→ Exercise data:
--*--
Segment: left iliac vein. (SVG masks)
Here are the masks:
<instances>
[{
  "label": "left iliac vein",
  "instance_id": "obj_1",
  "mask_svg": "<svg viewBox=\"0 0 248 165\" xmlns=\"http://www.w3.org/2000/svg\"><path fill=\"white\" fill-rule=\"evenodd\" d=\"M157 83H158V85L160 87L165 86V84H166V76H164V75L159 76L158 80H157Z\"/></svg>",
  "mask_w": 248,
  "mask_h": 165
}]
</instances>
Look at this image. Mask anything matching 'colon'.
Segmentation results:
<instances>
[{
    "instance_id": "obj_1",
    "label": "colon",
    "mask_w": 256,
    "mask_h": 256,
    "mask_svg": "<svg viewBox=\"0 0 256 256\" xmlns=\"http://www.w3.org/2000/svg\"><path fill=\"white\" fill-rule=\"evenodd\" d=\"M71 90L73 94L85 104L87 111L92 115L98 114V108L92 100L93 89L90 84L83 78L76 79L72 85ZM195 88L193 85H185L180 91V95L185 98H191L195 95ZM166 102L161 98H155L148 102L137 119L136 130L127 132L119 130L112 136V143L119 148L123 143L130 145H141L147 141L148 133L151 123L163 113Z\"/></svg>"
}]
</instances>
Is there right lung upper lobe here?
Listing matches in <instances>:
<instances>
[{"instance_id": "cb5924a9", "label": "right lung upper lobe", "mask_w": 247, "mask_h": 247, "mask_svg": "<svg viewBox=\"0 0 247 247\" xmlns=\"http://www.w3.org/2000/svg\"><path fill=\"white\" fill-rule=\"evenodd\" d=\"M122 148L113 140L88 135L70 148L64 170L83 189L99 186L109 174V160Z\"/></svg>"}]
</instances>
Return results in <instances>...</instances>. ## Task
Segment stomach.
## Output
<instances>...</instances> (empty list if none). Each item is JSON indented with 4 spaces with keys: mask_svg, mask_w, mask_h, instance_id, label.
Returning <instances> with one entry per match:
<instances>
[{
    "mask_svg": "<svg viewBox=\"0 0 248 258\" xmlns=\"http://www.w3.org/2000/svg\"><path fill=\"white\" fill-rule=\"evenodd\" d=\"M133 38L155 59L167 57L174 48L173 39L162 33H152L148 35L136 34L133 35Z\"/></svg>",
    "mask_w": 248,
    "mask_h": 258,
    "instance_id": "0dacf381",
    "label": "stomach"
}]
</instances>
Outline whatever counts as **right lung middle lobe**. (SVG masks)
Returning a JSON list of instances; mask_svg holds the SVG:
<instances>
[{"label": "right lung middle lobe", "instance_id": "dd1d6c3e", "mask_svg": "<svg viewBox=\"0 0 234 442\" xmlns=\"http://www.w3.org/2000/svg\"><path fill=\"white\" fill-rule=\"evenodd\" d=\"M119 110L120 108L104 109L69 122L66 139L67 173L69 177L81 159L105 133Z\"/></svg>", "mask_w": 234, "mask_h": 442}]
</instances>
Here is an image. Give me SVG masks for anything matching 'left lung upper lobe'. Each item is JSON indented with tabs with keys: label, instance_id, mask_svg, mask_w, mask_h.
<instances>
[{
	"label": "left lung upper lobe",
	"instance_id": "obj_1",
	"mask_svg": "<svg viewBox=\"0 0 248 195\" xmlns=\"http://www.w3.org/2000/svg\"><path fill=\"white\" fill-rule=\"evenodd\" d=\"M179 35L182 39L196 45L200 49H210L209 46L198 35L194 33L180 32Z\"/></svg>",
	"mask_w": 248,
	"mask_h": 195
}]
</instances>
--*--
→ Problem to work on:
Every record above is to be restated exactly as it reads.

→ Result below:
Segment: left iliac vein. (SVG masks)
Here are the masks:
<instances>
[{
  "label": "left iliac vein",
  "instance_id": "obj_1",
  "mask_svg": "<svg viewBox=\"0 0 248 165\" xmlns=\"http://www.w3.org/2000/svg\"><path fill=\"white\" fill-rule=\"evenodd\" d=\"M157 83H158V85L160 87L165 86V84H166V76H164V75L159 76L158 80H157Z\"/></svg>",
  "mask_w": 248,
  "mask_h": 165
}]
</instances>
Look at this image. Mask anything matching 'colon'.
Segmentation results:
<instances>
[{
    "instance_id": "obj_1",
    "label": "colon",
    "mask_w": 256,
    "mask_h": 256,
    "mask_svg": "<svg viewBox=\"0 0 256 256\" xmlns=\"http://www.w3.org/2000/svg\"><path fill=\"white\" fill-rule=\"evenodd\" d=\"M71 90L73 94L85 104L87 111L92 115L98 114V108L92 100L93 89L90 84L83 78L76 79L72 85ZM195 88L193 85H185L180 91V95L185 98H191L195 95ZM166 102L161 98H155L148 102L137 119L136 130L127 132L119 130L112 136V143L119 148L123 143L130 145H141L147 141L148 133L151 123L163 113Z\"/></svg>"
}]
</instances>
Is there right lung upper lobe here?
Listing matches in <instances>:
<instances>
[{"instance_id": "cb5924a9", "label": "right lung upper lobe", "mask_w": 247, "mask_h": 247, "mask_svg": "<svg viewBox=\"0 0 247 247\" xmlns=\"http://www.w3.org/2000/svg\"><path fill=\"white\" fill-rule=\"evenodd\" d=\"M122 148L113 140L88 135L70 148L64 170L83 189L99 186L109 174V160Z\"/></svg>"}]
</instances>
Return results in <instances>...</instances>. ## Task
Segment stomach.
## Output
<instances>...</instances> (empty list if none). Each item is JSON indented with 4 spaces with keys: mask_svg, mask_w, mask_h, instance_id, label.
Returning <instances> with one entry per match:
<instances>
[{
    "mask_svg": "<svg viewBox=\"0 0 248 258\" xmlns=\"http://www.w3.org/2000/svg\"><path fill=\"white\" fill-rule=\"evenodd\" d=\"M133 38L155 59L167 57L174 48L173 39L162 33H152L148 35L136 34L133 35Z\"/></svg>",
    "mask_w": 248,
    "mask_h": 258,
    "instance_id": "0dacf381",
    "label": "stomach"
}]
</instances>
Outline whatever counts as **right lung middle lobe**. (SVG masks)
Returning a JSON list of instances; mask_svg holds the SVG:
<instances>
[{"label": "right lung middle lobe", "instance_id": "dd1d6c3e", "mask_svg": "<svg viewBox=\"0 0 234 442\" xmlns=\"http://www.w3.org/2000/svg\"><path fill=\"white\" fill-rule=\"evenodd\" d=\"M119 110L120 108L104 109L69 122L66 139L67 173L69 177L81 159L105 133Z\"/></svg>", "mask_w": 234, "mask_h": 442}]
</instances>
Here is an image. Give me SVG masks for anything matching 'left lung upper lobe'. Each item is JSON indented with tabs with keys: label, instance_id, mask_svg, mask_w, mask_h.
<instances>
[{
	"label": "left lung upper lobe",
	"instance_id": "obj_1",
	"mask_svg": "<svg viewBox=\"0 0 248 195\" xmlns=\"http://www.w3.org/2000/svg\"><path fill=\"white\" fill-rule=\"evenodd\" d=\"M179 35L182 39L196 45L200 49H210L209 46L198 35L194 33L180 32Z\"/></svg>",
	"mask_w": 248,
	"mask_h": 195
}]
</instances>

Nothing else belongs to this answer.